If Cit(A,B; C) holds, i.e., articles A and B both cite article C then we
say that A and B are bibliographically coupled. The term bibliographic
coupling has been formally introduced by Kessler (1962, 1963) but the
idea dates from somewhat earlier (Fano, 1956). Indeed, using the same
underlying mathematical relation as for bibliographic coupling, Fano
pointed out that documents in a library could be grouped on the basis of
use rather than content.
Articles A and B may have other articles, besides C, occurring in their
reference list.
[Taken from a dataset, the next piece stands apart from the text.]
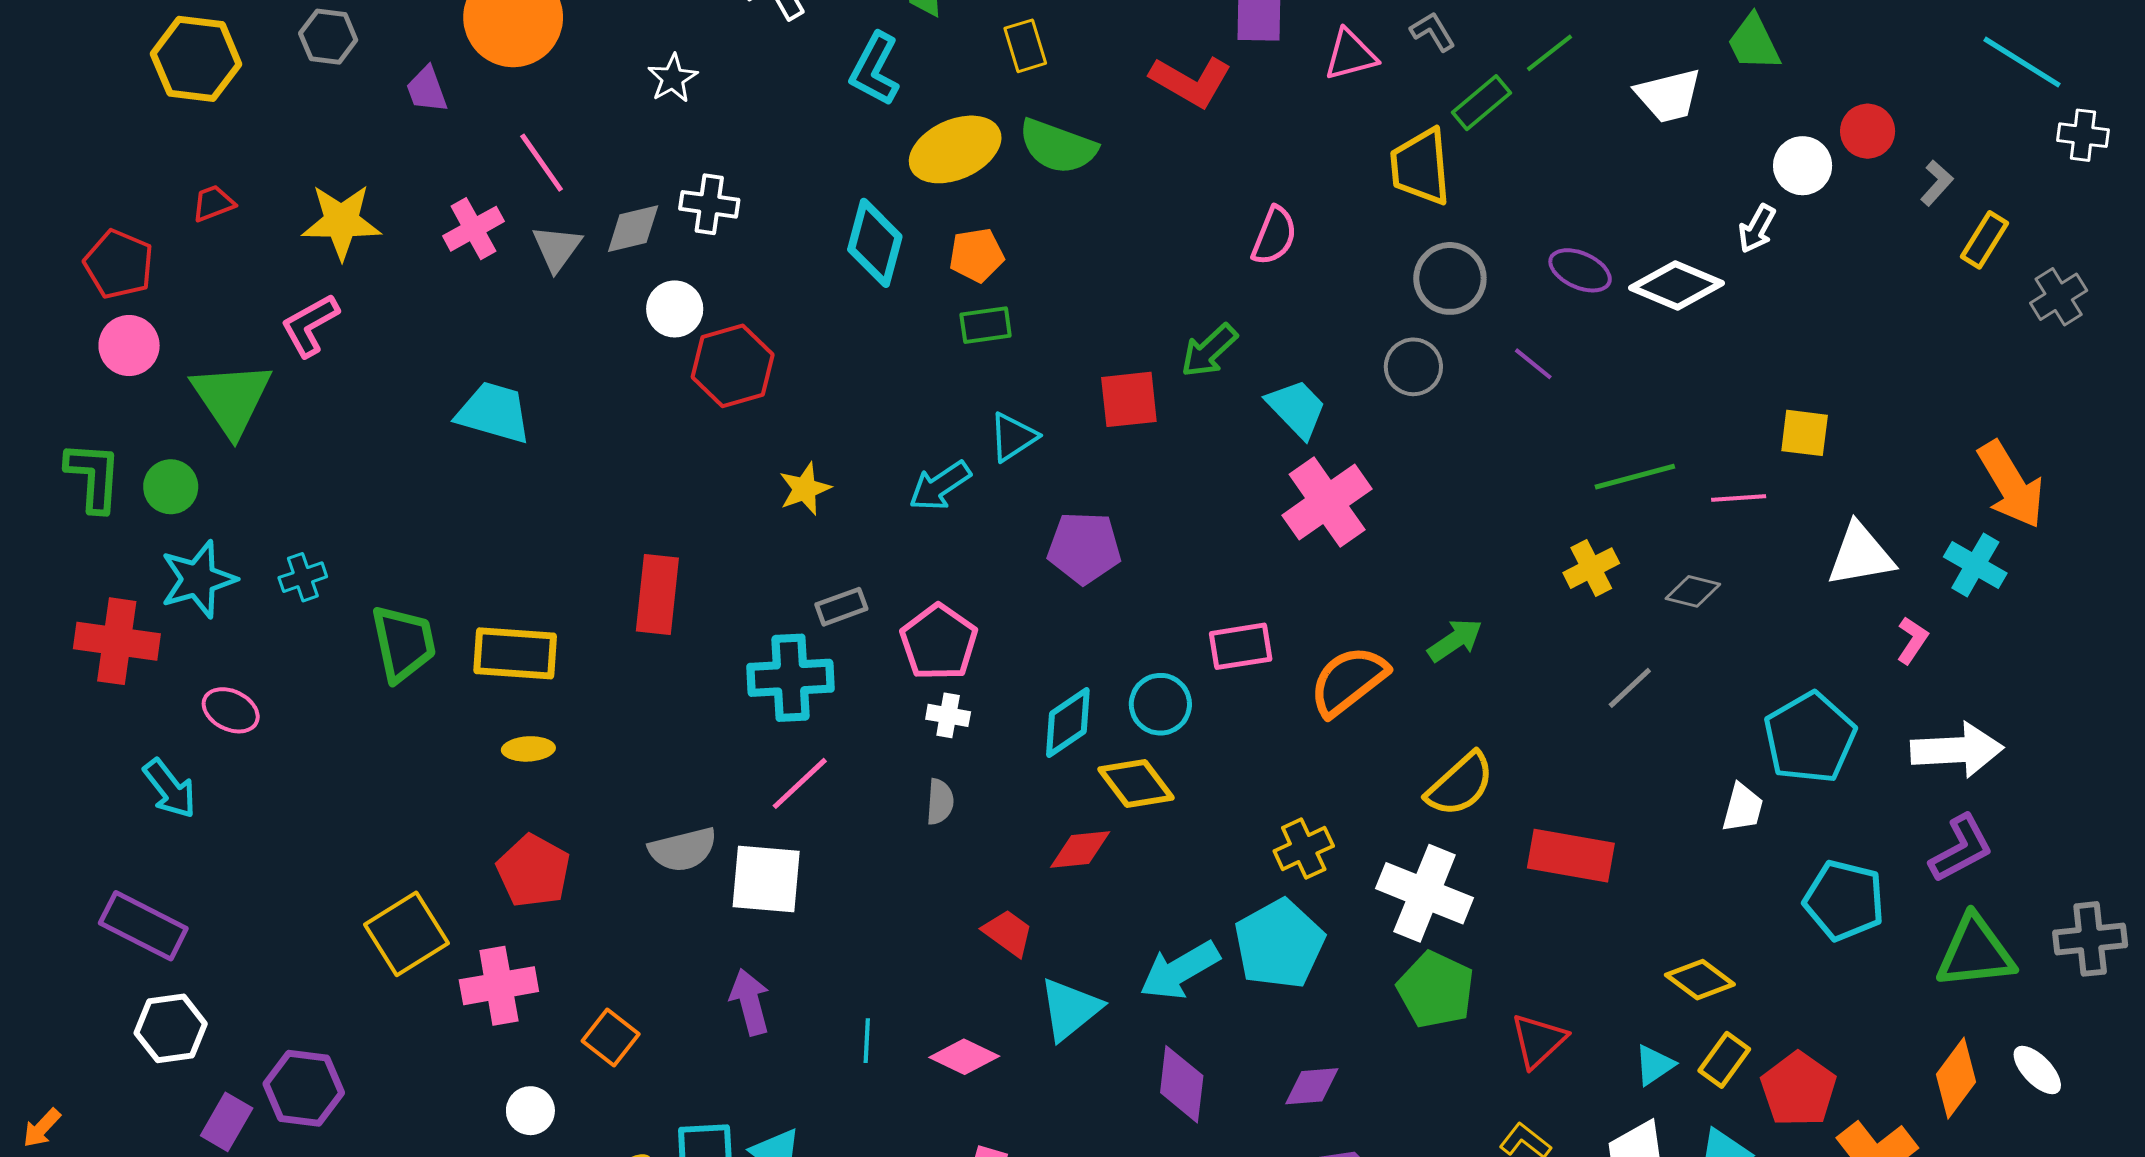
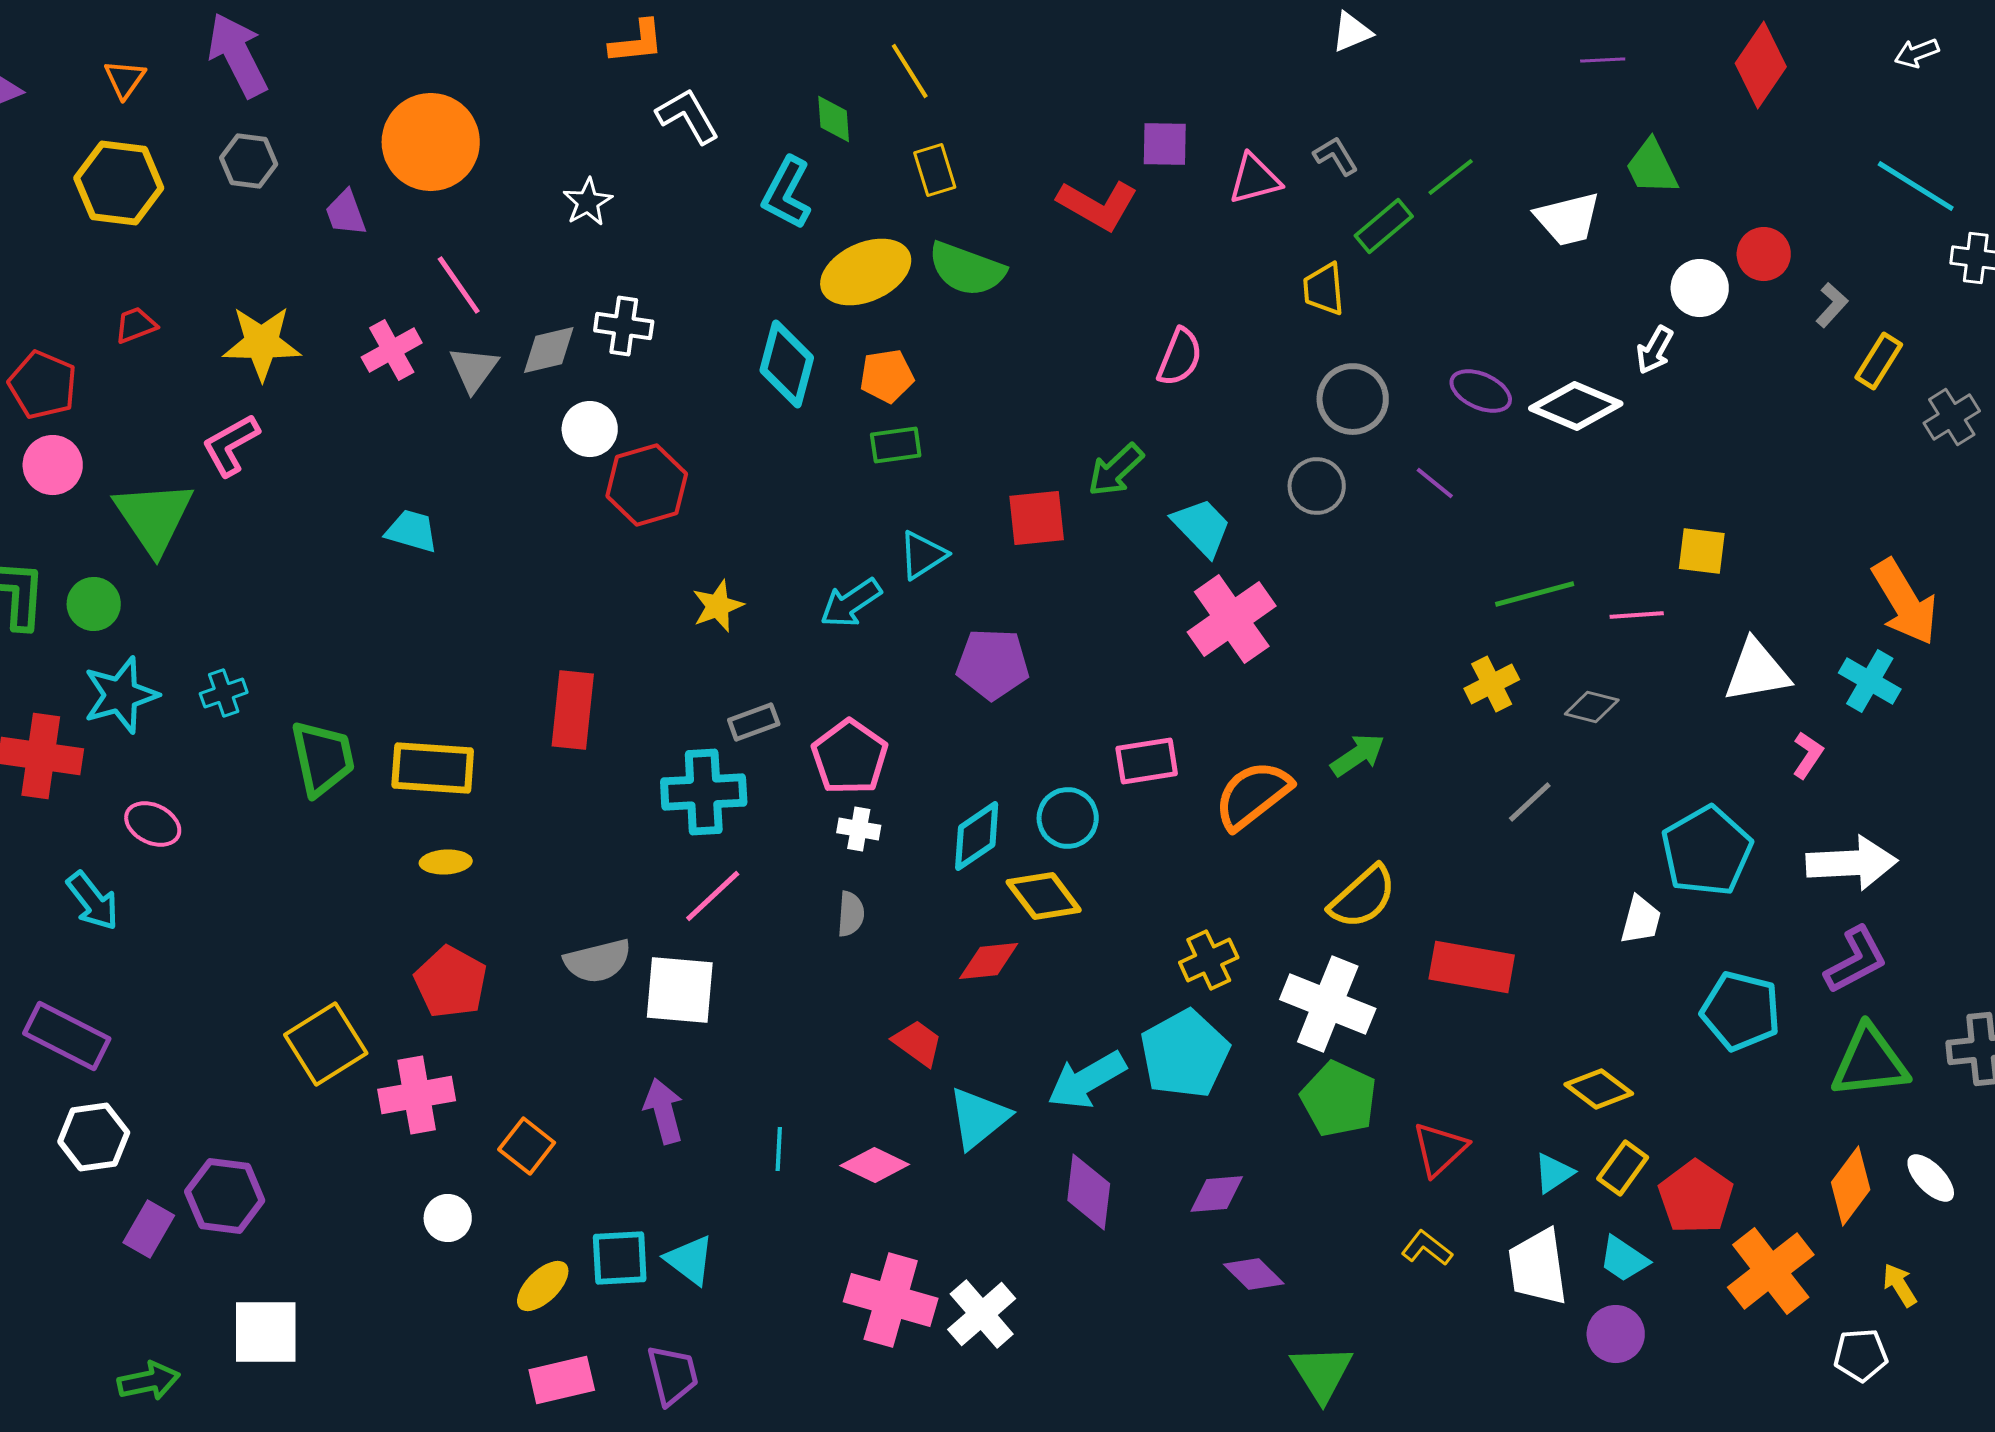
yellow trapezoid: (1421, 167) -> (1324, 289), size x0.7
cyan trapezoid: (494, 413) -> (412, 531), size x0.7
The number of articles that their reference lists have in
common is called the bibliographic coupling strength, see Fig. 5.6. Using
the terminology of set theory we can say that the bibliographic coupling
strength of two articles is the number of elements in the intersection of
their reference lists.
The relative bibliographic coupling strength is the number of common
items divided by the number of items in the union of their two reference
list. This notion was introduced in Sen and Gan (1983). The relative bib-
liographic coupling strength is actually a Jaccard index (Jaccard, 1901).
In the language of set theory bibliographic coupling, bibliographic
coupling strength and relative bibliographic coupling strength are
Figure 5.6 Bibliographic coupling between papers X and Y and cocitation (between
e.g., papers A and B).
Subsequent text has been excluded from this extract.